According to Frank Kelly, an environmental scientist at King's College in London, "Most symptoms [of pulmonary inflammation and asthma-like symptoms caused by ozone and fine dust] subside after 24 hours, but the long-term consequential damage is still poorly researched." Ironically, the ninth statute underneath the "Mission and Role of the IOC" in the Olympic Charter states that "the IOC's role is to encourage and support measures protecting the health of athletes."

Health risks aside, is it fair that staple events, such as the marathon and cycling races, are being compromised for the sake of Chinese pride? Marco Cardinale, an advising doctor for the British Olympic Committee, states that even if the IOC decided to allow endurance events to proceed in August, "[he] wouldn't expect a world record in the marathon in Beijing. The issue isn't just air quality, but the combination of heat, humidity and bad air." What is the point of having a series of sports competitions take place in conditions that almost guarantee that athletes will be unlikely to achieve their full potential?

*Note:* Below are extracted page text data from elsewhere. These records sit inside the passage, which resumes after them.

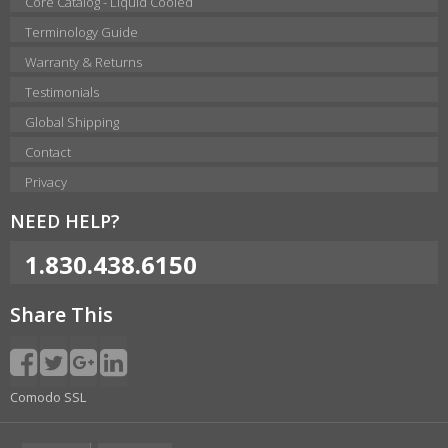
Core Catalog - Liquid Cooled
Terminology Guide
Warranty & Returns
Testimonials
Global Shipping
Contact
Privacy
NEED HELP?
1.830.438.6150
Share This
Comodo SSL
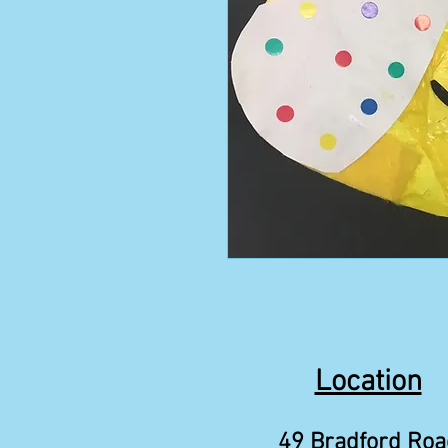
Location
49 Bradford Roa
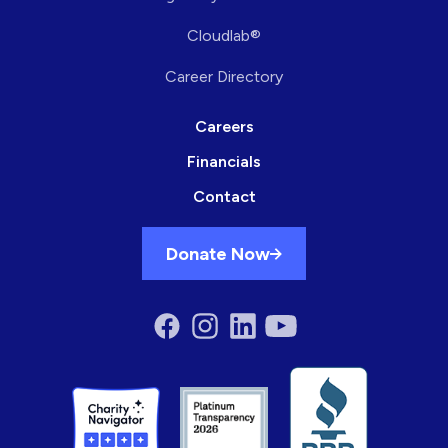
Cloudlab®
Career Directory
Careers
Financials
Contact
Donate Now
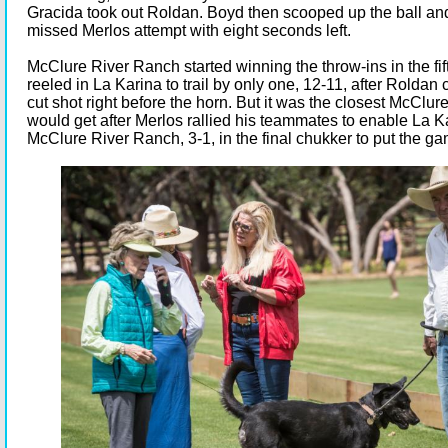
Gracida took out Roldan. Boyd then scooped up the ball an
missed Merlos attempt with eight seconds left.
McClure River Ranch started winning the throw-ins in the fi
reeled in La Karina to trail by only one, 12-11, after Roldan
cut shot right before the horn. But it was the closest McClu
would get after Merlos rallied his teammates to enable La K
McClure River Ranch, 3-1, in the final chukker to put the g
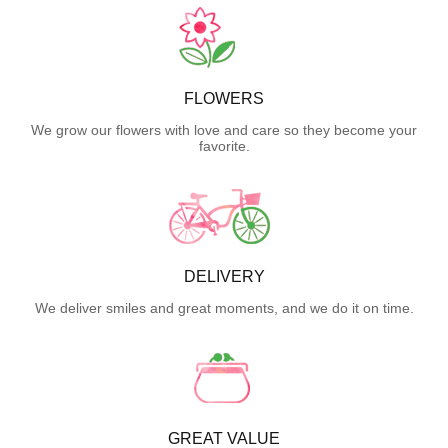
FLOWERS
We grow our flowers with love and care so they become your
favorite.
DELIVERY
We deliver smiles and great moments, and we do it on time.
GREAT VALUE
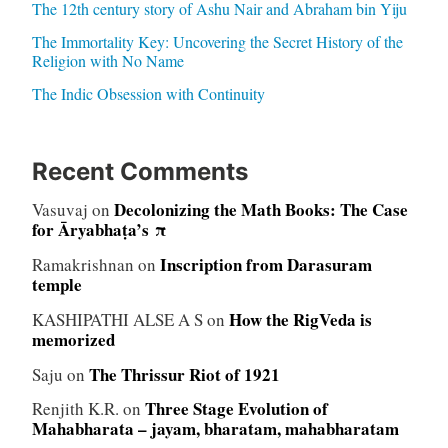
The 12th century story of Ashu Nair and Abraham bin Yiju
The Immortality Key: Uncovering the Secret History of the
Religion with No Name
The Indic Obsession with Continuity
Recent Comments
Decolonizing the Math Books: The Case
Vasuvaj
on
for Āryabhaṭa’s π
Inscription from Darasuram
Ramakrishnan
on
temple
How the RigVeda is
KASHIPATHI ALSE A S
on
memorized
The Thrissur Riot of 1921
Saju
on
Three Stage Evolution of
Renjith K.R.
on
Mahabharata – jayam, bharatam, mahabharatam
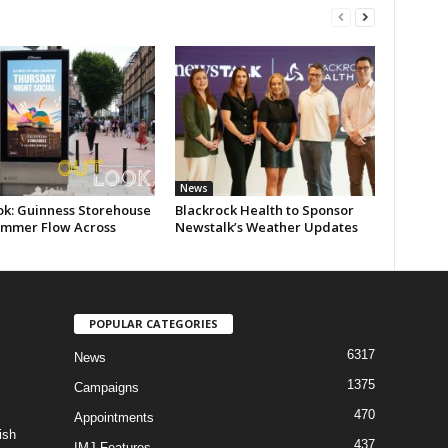
News
ok: Guinness Storehouse
Blackrock Health to Sponsor
ummer Flow Across
Newstalk’s Weather Updates
POPULAR CATEGORIES
6317
News
1375
Campaigns
470
Appointments
ish
437
IMJ Features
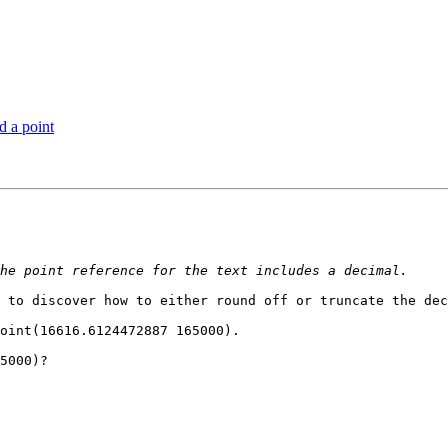
d a point
 to discover how to either round off or truncate the dec
oint(16616.6124472887 165000). 

5000)?
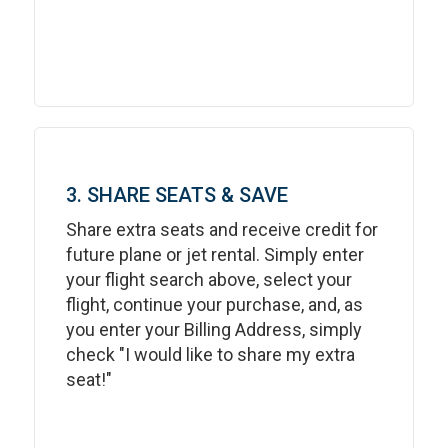
3. SHARE SEATS & SAVE
Share extra seats and receive credit for
future plane or jet rental. Simply enter
your flight search above, select your
flight, continue your purchase, and, as
you enter your Billing Address, simply
check "I would like to share my extra
seat!"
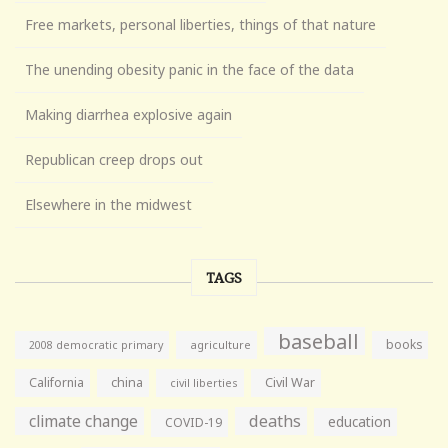
Free markets, personal liberties, things of that nature
The unending obesity panic in the face of the data
Making diarrhea explosive again
Republican creep drops out
Elsewhere in the midwest
TAGS
baseball
books
agriculture
2008 democratic primary
California
china
Civil War
civil liberties
climate change
deaths
education
COVID-19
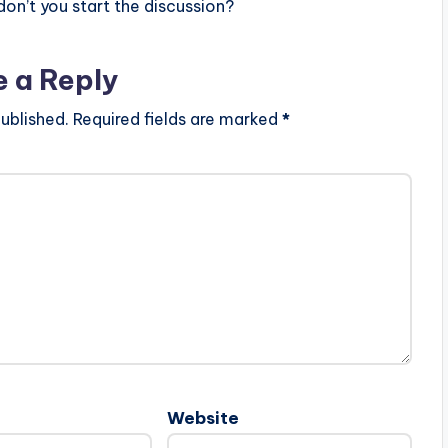
n’t you start the discussion?
e a Reply
ublished.
Required fields are marked
*
Website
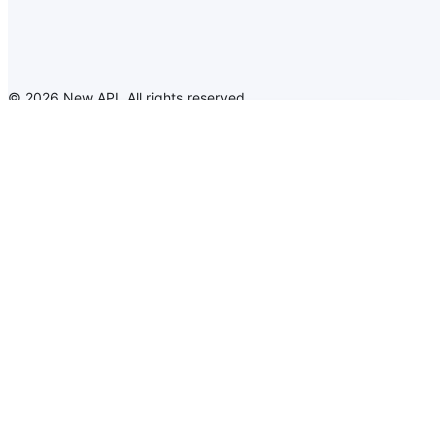
©
2026
New API
.
All rights reserved
New API
Announcement
Language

To seize the opportunity to transform China into a more democratic and internationally cooperative country presented by the Olympic Games is a praiseworthy one, though the results likely yielded by this effort will be slight to nil. But, the fact that this endeavor entails sacrificing the health and possibly lives of tens of thousands of competitors and foreign spectators, eliminates certain events, and risks increasing the Chinese government's oppression over its population in light of the preparation for the ensuing Games, clearly shows that Beijing has too many factors working against it to have been considered the rightful host of the 2008 Olympic Games. Ironically, China's victory was an Olympic defeat.